Background data block prefetching in database iterators#63
Conversation
Adds ReadOptions.prefetch option causing iterators to schedule background thread tasks to "prefetch" upcoming data blocks. This can significantly speed up forward sequential scans by overlapping disk I/O and decompression with the reader's activities. In this version the prefetching works by cache-priming, which minimizes the required thread synchronization but can waste background CPU cycles in some circumstances. This commit has a couple minor problems (see FIXMEs) to be improved.
|
options.h has advise_random_on_open but that is instance-wide (enabled for all reads or no reads) so the functionality here is more useful. If a separate thread pool were used to handle these prefetch requests then prefetch won't compete with compaction and possibly make compaction get behind. I like that the diff isn't huge. I am curious whether there is a significant benefit from doing larger reads, like 256kb at a time, rather than a logical block at a time especially on spinning disks. I am not against the diff and I think this is a good idea, just trying to have a discussion on the topic. |
|
I agree readahead at the file level is a good idea and would probably be useful over a wider range of use cases than the approach here. Our application has a large block size (2MB) which makes this PR's approach especially appealing. |
|
This is cool stuff!
|
|
This is an interesting problem. I think there are a couple of variants that might need a solution for the cross product of big/small blocks versus slow/fast compression. With fast compression (snappy) it might be sufficient to only hide the disk read latency as decompression might be fast enough to be done in the foreground. With slow compression (zlib, bzip2) extra threads to do decompression are a big deal. For big blocks block-at-a-time read is good enough to minimize seeks. For small blocks I think we need multi-block reads especially when spinning disk is used. Another issue is that this shouldn't starve compaction so I think a separate thread pool is needed assuming background threads are used to prefetch data. If background decompression isn't needed then posix_fadvise might be sufficient assuming we trust it to start prefetching quickly especially when leveled compaction is used with 2MB or 4MB files. If background decompression is needed, then another thread pool would work. But if a background thread is doing a large read then it won't start decompression until the read finishes. So there are likely to be cases where the background thread is only avoiding the IO latency and doesn't do anything for decompression latency. So I think a separate background thread pool where the threads do multi-block reads, but not too large reads, is likely to cover the most use cases. Regardless this has been interesting to consider and I like that you provided a very small diff to show what could be done. |
|
Thanks. Yes, I'm happy if this PR mainly serves to stimulate further optimization in this direction. @dhruba decompression does happen on a background thread, but as @mdcallag notes, sometimes the effort is partially wasted or duplicated.
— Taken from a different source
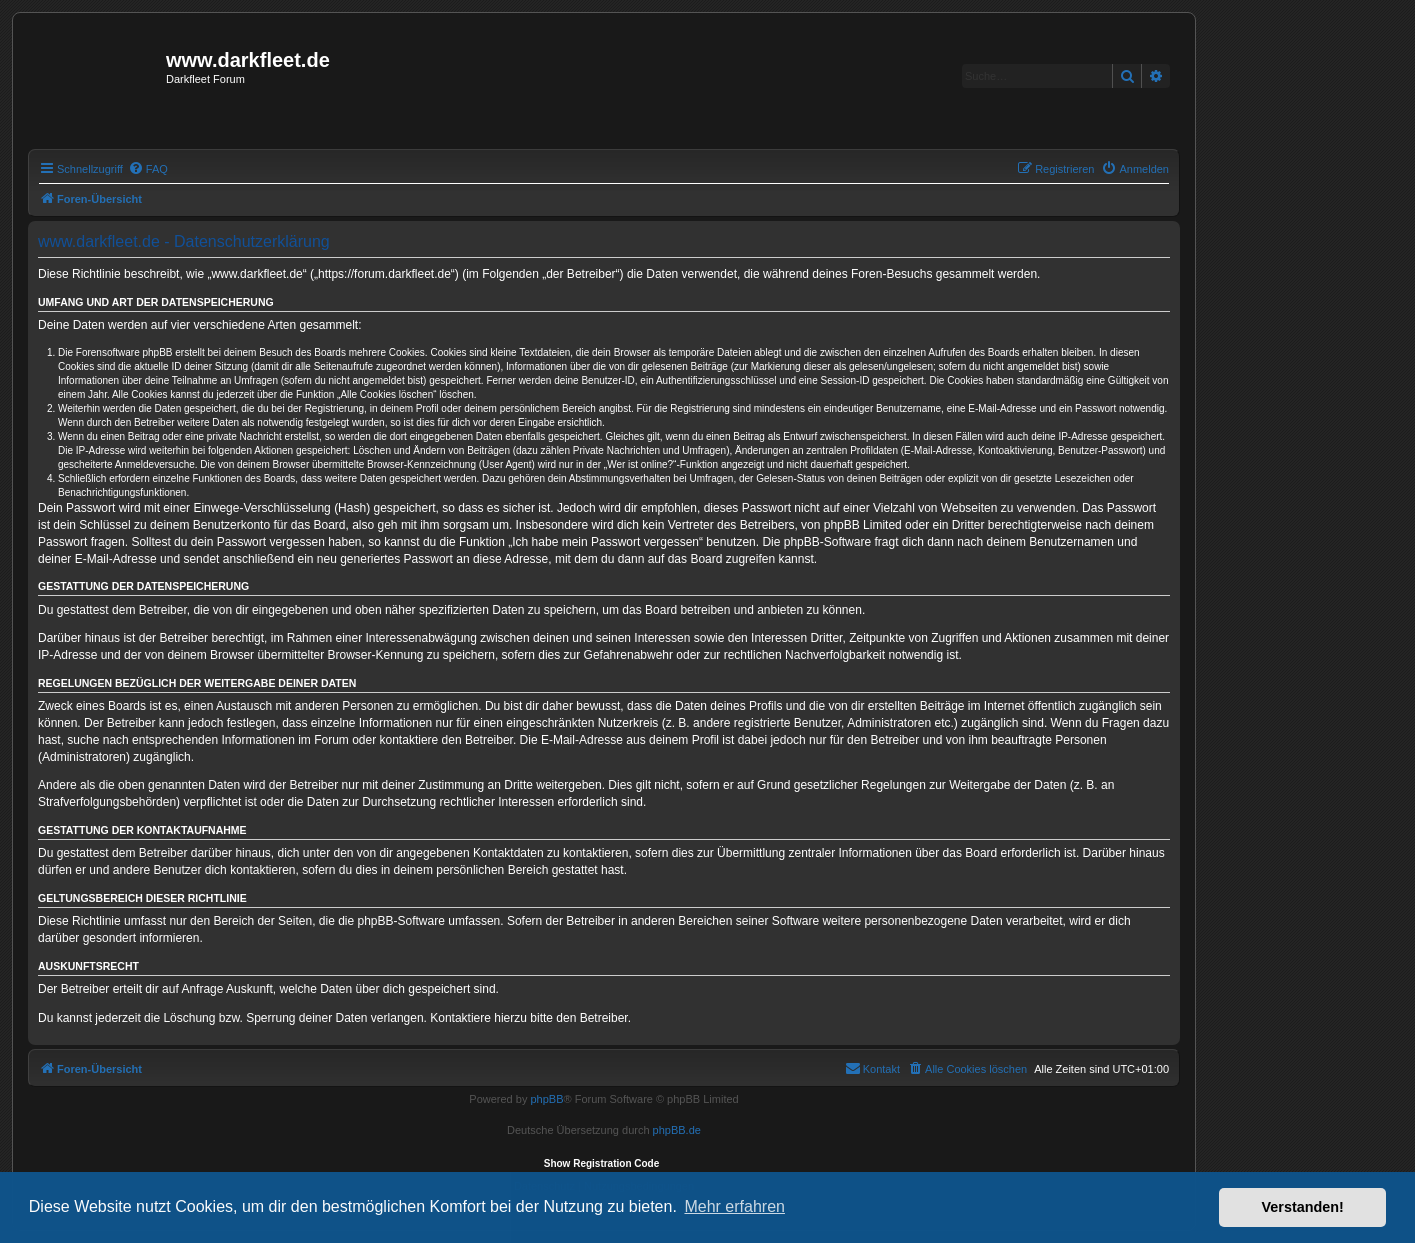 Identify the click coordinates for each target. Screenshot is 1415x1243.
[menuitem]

Avoiding that would require more thread synchronization, which is totally doable but noone's idea of fun. We had gotten into a situation where seeks during iteration were killing us, and this change makes a huge difference (>2X faster), but I think this is a very atypical case. (We'll have a blog post about our application soon...) The following db_bench incantations, on an EC2 instance with a RAID0 of four rotating disks, shows me about 25% speedup: |
|
Hi Mike, do you have any new feedback on the readahead-design that you have in production? Is it working well for you? Any other tricks/tweaks that you had to do to make it work? |
|
Hi @dhruba thanks for checking in. We're still using this patch which is highly beneficial for our specific configuration (with really big blocks), however, I think the above discussion with @mdcallag correctly determined that further work is needed to cover more typical configurations. One approach might be quite straightforward and largely orthogonal to this patch, namely, BlockBasedTable can use posix_fadvise to specifically optimize compactions, and it might be easy to allow users to enable that for their iterators too. Beyond that, this patch also gets partway to background decompression during iteration which would be nice to have. I think the approach is basically sound but as noted above, some work is needed to isolate the thread pool and avoid duplication of effort (meaning more thread synchronization). I would love to find time to write a relevant benchmark and then hack on the above items...regrettably, it's proven difficult so far! I'll leave it up to you what to do with this pull request. |
|
Thank you for reporting this issue and appreciate your patience. We've notified the core team for an update on this issue. We're looking for a response within the next 30 days or the issue may be closed. |
upgrade to nan@0.4.0
This PR probably isn't ready to merge yet (see FIXMEs) but I wanted to solicit any early comments/feedback.
Adds a read option for RocksDB iterators to schedule background thread tasks to "prefetch" upcoming data blocks. This can significantly speed up forward sequential scans by overlapping disk I/O and decompression with the reader's activities. The benefit is quite marked on large, universally-compacted databases residing on rotating disk(s), since scanning these incurs a lot of seeks that currently block iterators. The new behavior must be enabled by creating the iterator with ReadOptions.prefetch = true.